- **Assignment**
Write every line below out again exactly, images omitted.

- **Information given**
=====

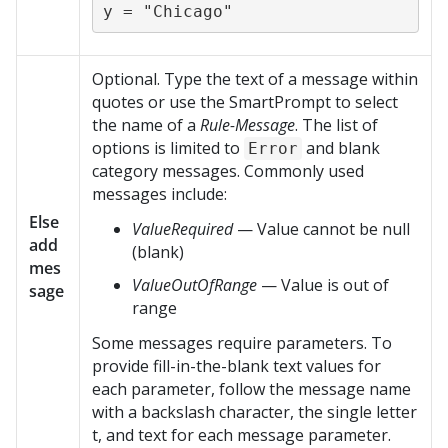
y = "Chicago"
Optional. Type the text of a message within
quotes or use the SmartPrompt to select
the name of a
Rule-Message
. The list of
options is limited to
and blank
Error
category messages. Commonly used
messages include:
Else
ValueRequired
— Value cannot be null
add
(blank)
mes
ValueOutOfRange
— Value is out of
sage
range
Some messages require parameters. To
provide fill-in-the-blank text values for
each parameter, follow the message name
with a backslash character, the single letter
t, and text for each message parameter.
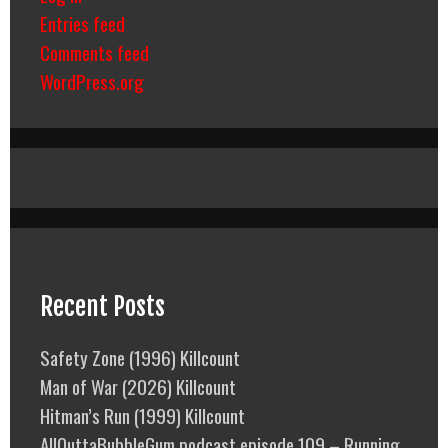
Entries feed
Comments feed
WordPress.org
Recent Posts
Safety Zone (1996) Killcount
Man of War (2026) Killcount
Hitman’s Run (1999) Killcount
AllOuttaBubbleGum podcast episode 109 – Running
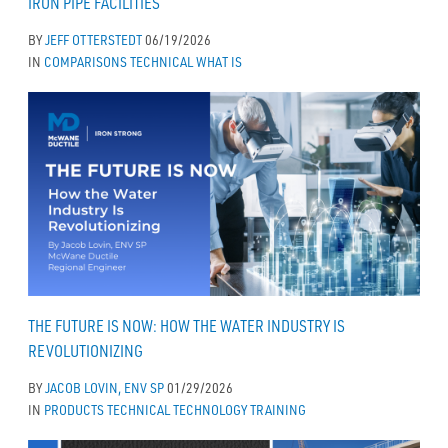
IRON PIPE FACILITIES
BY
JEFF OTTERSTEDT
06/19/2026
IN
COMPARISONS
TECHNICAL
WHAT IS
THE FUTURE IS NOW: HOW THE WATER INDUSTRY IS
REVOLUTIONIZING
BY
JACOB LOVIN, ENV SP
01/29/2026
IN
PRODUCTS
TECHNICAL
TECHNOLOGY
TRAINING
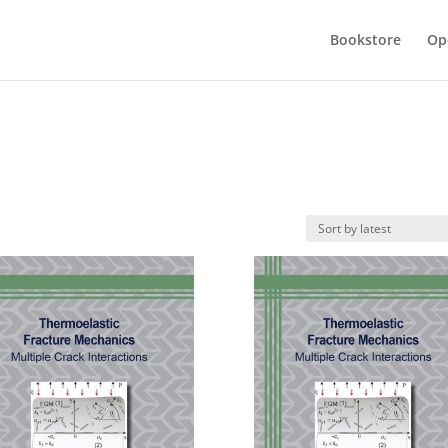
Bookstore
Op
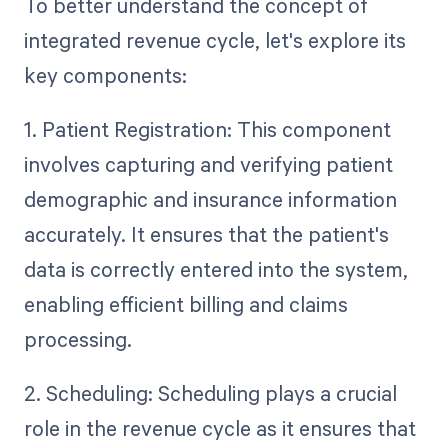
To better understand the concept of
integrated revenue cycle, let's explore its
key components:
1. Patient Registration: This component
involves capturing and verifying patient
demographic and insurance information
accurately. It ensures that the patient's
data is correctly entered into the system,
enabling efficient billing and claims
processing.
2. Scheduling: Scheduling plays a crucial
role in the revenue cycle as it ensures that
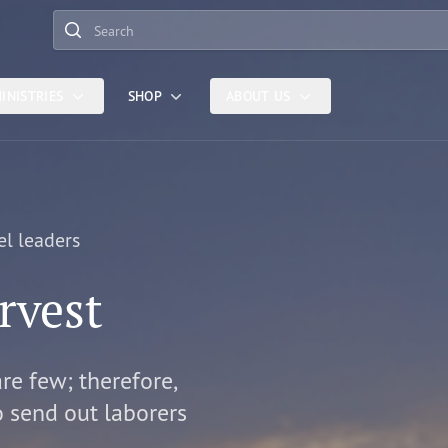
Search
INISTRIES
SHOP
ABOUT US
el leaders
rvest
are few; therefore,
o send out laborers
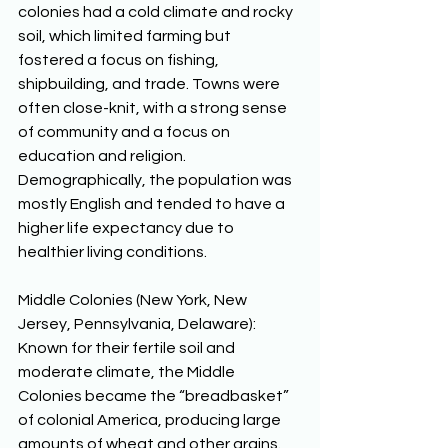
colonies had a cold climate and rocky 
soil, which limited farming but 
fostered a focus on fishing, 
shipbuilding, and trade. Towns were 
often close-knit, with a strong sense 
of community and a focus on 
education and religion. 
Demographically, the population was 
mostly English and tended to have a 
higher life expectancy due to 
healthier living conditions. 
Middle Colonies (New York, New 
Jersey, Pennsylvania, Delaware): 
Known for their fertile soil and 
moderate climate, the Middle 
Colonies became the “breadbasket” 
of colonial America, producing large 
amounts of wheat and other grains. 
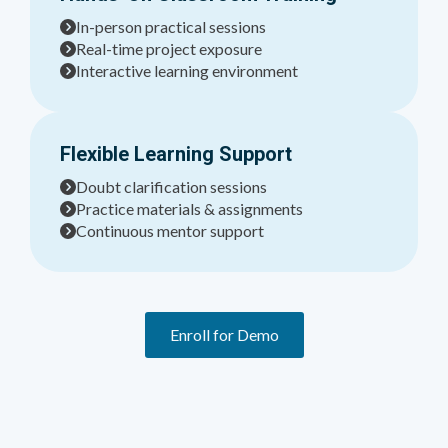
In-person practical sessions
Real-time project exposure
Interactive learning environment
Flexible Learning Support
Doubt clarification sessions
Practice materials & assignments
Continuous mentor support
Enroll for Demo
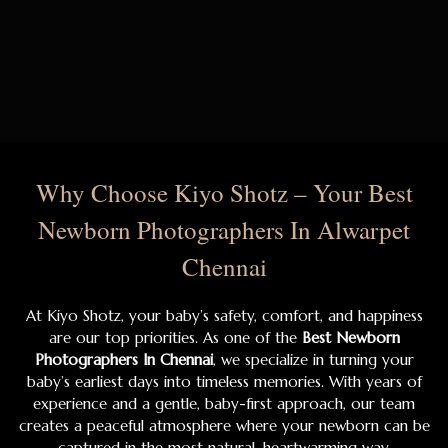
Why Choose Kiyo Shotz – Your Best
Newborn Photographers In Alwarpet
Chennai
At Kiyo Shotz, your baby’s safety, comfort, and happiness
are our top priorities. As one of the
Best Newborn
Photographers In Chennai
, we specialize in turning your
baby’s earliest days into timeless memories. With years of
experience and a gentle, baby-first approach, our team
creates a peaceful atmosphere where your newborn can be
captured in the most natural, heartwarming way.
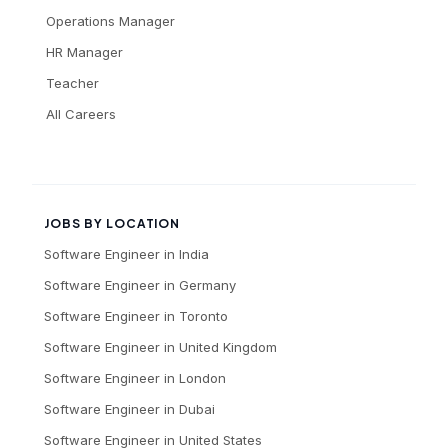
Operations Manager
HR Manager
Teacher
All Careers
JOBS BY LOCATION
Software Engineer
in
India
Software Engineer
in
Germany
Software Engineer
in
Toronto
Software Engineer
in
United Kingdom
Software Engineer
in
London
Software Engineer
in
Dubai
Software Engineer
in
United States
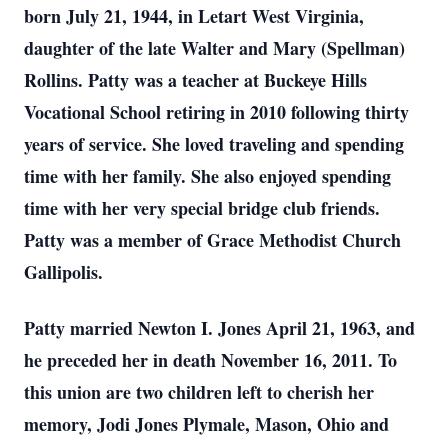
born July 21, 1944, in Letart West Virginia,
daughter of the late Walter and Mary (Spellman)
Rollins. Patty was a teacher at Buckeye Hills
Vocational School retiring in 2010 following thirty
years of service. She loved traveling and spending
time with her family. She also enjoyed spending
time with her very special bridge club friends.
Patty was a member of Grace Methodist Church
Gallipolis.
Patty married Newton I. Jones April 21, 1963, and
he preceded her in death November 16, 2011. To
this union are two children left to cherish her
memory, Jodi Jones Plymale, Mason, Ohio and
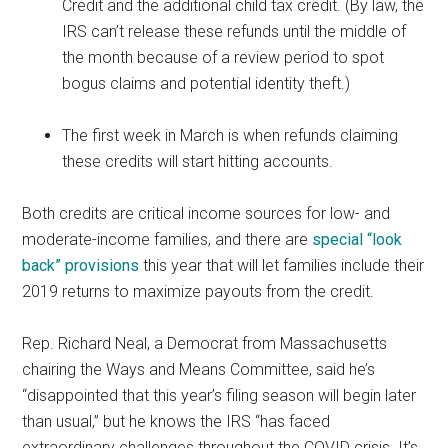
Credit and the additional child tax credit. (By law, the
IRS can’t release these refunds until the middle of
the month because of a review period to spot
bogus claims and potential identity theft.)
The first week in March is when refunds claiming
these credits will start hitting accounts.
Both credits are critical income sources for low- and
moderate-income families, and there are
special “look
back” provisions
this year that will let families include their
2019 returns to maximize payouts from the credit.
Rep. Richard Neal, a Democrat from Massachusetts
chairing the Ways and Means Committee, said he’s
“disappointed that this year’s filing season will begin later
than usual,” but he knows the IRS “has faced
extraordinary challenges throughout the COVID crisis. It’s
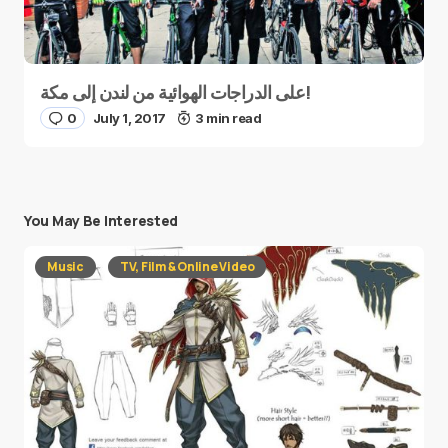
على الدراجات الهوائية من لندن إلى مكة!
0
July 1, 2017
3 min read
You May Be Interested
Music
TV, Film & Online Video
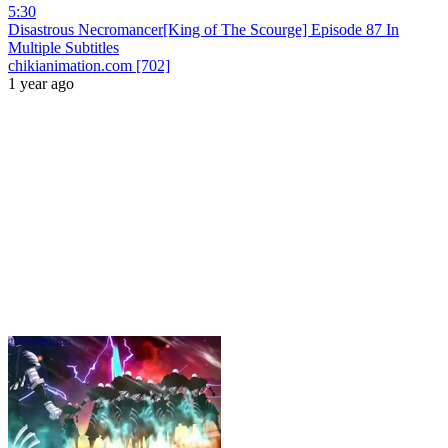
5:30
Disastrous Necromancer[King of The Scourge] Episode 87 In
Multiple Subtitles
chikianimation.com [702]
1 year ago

=====

- **Finished exercise**
y = "Chicago"
Optional. Type the text of a message within
quotes or use the SmartPrompt to select
the name of a
Rule-Message
. The list of
options is limited to
and blank
Error
category messages. Commonly used
messages include:
Else
ValueRequired
— Value cannot be null
add
(blank)
mes
ValueOutOfRange
— Value is out of
sage
range
Some messages require parameters. To
provide fill-in-the-blank text values for
each parameter, follow the message name
with a backslash character, the single letter
t, and text for each message parameter.
Entries feed
Comments feed
WordPress.org
Recent Posts
Safety Zone (1996) Killcount
Man of War (2026) Killcount
Hitman’s Run (1999) Killcount
AllOuttaBubbleGum podcast episode 109 – Running
IRON PIPE FACILITIES
BY
JEFF OTTERSTEDT
06/19/2026
IN
COMPARISONS
TECHNICAL
WHAT IS
THE FUTURE IS NOW: HOW THE WATER INDUSTRY IS
REVOLUTIONIZING
BY
JACOB LOVIN, ENV SP
01/29/2026
IN
PRODUCTS
TECHNICAL
TECHNOLOGY
TRAINING
Bookstore
Op
To better understand the concept of
integrated revenue cycle, let's explore its
key components:
1. Patient Registration: This component
involves capturing and verifying patient
demographic and insurance information
accurately. It ensures that the patient's
data is correctly entered into the system,
enabling efficient billing and claims
processing.
2. Scheduling: Scheduling plays a crucial
role in the revenue cycle as it ensures that
Search
INISTRIES
SHOP
ABOUT US
el leaders
rvest
are few; therefore,
o send out laborers
colonies had a cold climate and rocky 
soil, which limited farming but 
fostered a focus on fishing, 
shipbuilding, and trade. Towns were 
often close-knit, with a strong sense 
of community and a focus on 
education and religion. 
Demographically, the population was 
mostly English and tended to have a 
higher life expectancy due to 
healthier living conditions. 
Middle Colonies (New York, New 
Jersey, Pennsylvania, Delaware): 
Known for their fertile soil and 
moderate climate, the Middle 
Colonies became the “breadbasket” 
of colonial America, producing large 
amounts of wheat and other grains. 
In-person practical sessions
Real-time project exposure
Interactive learning environment
Flexible Learning Support
Doubt clarification sessions
Practice materials & assignments
Continuous mentor support
Enroll for Demo
Why Choose Kiyo Shotz – Your Best
Newborn Photographers In Alwarpet
Chennai
At Kiyo Shotz, your baby’s safety, comfort, and happiness
are our top priorities. As one of the
Best Newborn
Photographers In Chennai
, we specialize in turning your
baby’s earliest days into timeless memories. With years of
experience and a gentle, baby-first approach, our team
creates a peaceful atmosphere where your newborn can be
captured in the most natural, heartwarming way.
Operations Manager
HR Manager
Teacher
All Careers
JOBS BY LOCATION
Software Engineer
in
India
Software Engineer
in
Germany
Software Engineer
in
Toronto
Software Engineer
in
United Kingdom
Software Engineer
in
London
Software Engineer
in
Dubai
Software Engineer
in
United States
born July 21, 1944, in Letart West Virginia,
daughter of the late Walter and Mary (Spellman)
Rollins. Patty was a teacher at Buckeye Hills
Vocational School retiring in 2010 following thirty
years of service. She loved traveling and spending
time with her family. She also enjoyed spending
time with her very special bridge club friends.
Patty was a member of Grace Methodist Church
Gallipolis.
Patty married Newton I. Jones April 21, 1963, and
he preceded her in death November 16, 2011. To
this union are two children left to cherish her
memory, Jodi Jones Plymale, Mason, Ohio and
Credit and the additional child tax credit. (By law, the
IRS can’t release these refunds until the middle of
the month because of a review period to spot
bogus claims and potential identity theft.)
The first week in March is when refunds claiming
these credits will start hitting accounts.
Both credits are critical income sources for low- and
moderate-income families, and there are
special “look
back” provisions
this year that will let families include their
2019 returns to maximize payouts from the credit.
Rep. Richard Neal, a Democrat from Massachusetts
chairing the Ways and Means Committee, said he’s
“disappointed that this year’s filing season will begin later
than usual,” but he knows the IRS “has faced
extraordinary challenges throughout the COVID crisis. It’s
على الدراجات الهوائية من لندن إلى مكة!
0
July 1, 2017
3 min read
You May Be Interested
Music
TV, Film & Online Video
5:30
Disastrous Necromancer[King of The Scourge] Episode 87 In
Multiple Subtitles
chikianimation.com [702]
1 year ago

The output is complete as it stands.